17 Citations (Scopus)

Abstract

One of the principal targets of HIV infection is the human peripheral blood CD4+ T cell, resulting in progressive CD4+ lymphocyte loss. Hypothesized mechanisms for this loss include apoptosis, cytolytic reactions, V-p gene deletion of the T-cell receptor (TCR) by superantigens, CD4+ lymphocyte syncytium formation, and autoimmune reactions.

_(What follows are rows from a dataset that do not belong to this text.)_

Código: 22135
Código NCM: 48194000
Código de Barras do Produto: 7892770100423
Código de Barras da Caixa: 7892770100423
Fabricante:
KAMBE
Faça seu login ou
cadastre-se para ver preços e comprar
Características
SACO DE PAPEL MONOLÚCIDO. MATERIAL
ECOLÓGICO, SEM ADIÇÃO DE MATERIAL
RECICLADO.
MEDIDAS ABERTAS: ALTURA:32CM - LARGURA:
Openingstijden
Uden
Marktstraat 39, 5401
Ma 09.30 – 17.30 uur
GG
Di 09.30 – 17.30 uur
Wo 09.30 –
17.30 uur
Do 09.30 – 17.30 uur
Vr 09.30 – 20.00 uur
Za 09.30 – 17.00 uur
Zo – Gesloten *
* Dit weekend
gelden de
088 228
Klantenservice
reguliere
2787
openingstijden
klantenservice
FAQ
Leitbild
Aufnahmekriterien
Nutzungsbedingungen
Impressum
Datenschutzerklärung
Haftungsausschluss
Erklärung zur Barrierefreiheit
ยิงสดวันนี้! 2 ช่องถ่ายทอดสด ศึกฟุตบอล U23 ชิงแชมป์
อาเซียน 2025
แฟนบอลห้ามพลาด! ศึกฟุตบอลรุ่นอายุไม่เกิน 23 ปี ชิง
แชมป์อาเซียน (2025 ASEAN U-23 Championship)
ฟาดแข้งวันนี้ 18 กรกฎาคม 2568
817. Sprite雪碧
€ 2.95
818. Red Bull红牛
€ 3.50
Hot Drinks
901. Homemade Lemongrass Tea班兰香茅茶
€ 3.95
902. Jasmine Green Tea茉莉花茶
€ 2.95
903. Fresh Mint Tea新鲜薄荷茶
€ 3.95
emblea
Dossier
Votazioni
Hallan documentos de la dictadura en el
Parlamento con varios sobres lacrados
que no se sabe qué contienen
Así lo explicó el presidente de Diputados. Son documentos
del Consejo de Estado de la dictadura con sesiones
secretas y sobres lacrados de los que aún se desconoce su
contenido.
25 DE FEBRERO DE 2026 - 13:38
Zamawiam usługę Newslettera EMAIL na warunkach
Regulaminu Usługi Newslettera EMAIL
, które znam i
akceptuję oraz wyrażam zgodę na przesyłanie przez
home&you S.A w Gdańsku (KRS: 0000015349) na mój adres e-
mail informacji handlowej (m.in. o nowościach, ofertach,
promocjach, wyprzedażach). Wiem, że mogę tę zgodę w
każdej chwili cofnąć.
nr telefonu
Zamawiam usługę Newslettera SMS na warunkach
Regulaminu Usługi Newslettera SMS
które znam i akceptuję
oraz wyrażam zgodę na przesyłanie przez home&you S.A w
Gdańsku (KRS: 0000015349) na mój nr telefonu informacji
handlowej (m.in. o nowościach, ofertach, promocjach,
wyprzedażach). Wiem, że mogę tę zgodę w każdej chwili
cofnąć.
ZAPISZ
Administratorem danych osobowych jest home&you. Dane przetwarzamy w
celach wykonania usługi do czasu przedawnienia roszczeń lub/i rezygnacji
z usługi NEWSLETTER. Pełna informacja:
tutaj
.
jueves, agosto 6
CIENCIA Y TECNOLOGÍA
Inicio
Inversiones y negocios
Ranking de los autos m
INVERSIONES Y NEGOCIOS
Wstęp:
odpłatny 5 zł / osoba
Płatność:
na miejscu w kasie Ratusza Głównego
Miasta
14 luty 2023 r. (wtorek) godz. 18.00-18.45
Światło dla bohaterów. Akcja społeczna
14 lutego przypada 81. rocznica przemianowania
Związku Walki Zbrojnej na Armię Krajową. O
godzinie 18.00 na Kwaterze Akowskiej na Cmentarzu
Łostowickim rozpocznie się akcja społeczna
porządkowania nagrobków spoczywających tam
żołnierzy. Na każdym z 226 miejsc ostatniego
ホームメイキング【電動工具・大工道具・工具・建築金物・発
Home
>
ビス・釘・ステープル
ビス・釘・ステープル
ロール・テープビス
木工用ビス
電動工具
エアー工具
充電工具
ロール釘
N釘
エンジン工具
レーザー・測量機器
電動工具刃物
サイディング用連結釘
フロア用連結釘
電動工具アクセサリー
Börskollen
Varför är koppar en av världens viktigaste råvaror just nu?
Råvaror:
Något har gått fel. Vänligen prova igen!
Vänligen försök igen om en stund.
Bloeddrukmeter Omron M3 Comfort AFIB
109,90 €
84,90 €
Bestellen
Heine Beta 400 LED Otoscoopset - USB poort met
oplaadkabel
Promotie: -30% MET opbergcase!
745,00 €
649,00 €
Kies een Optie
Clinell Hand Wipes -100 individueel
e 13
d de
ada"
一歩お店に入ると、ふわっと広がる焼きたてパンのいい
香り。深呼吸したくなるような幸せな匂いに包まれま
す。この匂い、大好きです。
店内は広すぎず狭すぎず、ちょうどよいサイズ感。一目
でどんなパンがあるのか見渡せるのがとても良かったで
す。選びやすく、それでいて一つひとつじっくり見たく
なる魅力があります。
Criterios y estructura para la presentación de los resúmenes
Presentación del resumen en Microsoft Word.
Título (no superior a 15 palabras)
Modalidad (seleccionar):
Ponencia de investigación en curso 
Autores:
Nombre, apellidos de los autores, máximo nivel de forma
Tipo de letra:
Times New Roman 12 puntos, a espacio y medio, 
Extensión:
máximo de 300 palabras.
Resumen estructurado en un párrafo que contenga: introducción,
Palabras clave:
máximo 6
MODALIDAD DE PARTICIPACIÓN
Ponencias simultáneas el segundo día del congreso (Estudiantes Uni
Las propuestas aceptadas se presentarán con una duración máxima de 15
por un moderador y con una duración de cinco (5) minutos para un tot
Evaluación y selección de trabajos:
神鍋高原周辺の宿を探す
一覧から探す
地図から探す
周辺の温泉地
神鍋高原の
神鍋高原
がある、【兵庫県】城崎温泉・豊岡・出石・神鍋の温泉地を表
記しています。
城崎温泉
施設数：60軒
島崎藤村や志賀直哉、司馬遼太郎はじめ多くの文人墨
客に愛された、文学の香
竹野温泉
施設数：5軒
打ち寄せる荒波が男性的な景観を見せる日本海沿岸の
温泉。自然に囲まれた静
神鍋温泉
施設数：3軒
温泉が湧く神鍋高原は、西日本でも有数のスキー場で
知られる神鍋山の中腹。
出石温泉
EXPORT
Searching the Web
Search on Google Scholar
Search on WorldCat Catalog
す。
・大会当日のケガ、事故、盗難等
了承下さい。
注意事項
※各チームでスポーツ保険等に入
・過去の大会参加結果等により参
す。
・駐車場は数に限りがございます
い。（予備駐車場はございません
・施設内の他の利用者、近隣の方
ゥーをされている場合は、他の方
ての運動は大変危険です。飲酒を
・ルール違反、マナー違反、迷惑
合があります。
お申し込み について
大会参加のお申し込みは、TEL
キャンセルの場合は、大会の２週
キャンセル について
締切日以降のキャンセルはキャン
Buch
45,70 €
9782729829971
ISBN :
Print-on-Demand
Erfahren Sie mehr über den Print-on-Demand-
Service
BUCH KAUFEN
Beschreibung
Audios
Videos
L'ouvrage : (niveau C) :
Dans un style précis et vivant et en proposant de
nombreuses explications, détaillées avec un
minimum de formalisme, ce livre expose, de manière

In adults with HIV infection, the critical decline in CD4+ lymphocyte number that heralds the onset of AIDS-defining conditions is well characterized, whereas in infants and children the critical level of CD4+ cells predisposing to the development of AIDS-defining conditions or mortality is not fully characterized, due to an incomplete knowledge of CD4+ lymphocyte number and changes with age in normal and HIV-infected children. In a prospective study of 317 infants born to HIV-infected women, early results show that the monthly change in absolute CD4+ lymphocyte number over a 3- to 9-month period in HIV-infected infants was - 109 cells/mm3 per month, at least double the rate of decline measured in HIV-noninfected infants in the study or that calculated from normal infants' values reported in the literature. In other clinical studies in HIV-infected infants and children, it was possible to study the effect of low CD4+ cell counts on clinical status and mortality. In HIV-infected pediatric patients younger than 1 year, it was possible to correlate low CD4+ cell number with advanced disease status (CDC pediatric class P-2). It was also possible to correlate extremely low CD4+ cell counts (<200 cells/mm3) in HIV-infected children with a significant risk of mortality within the next 3 months of life. Sequential CD4+ cell analysis of HlV-high-risk infants will delineate the rate of HIV-related decline in CD4+ cells, thus facilitating the diagnosis of HIV infection and aiding in identification of HIV-infected children at high risk of disease progression or death.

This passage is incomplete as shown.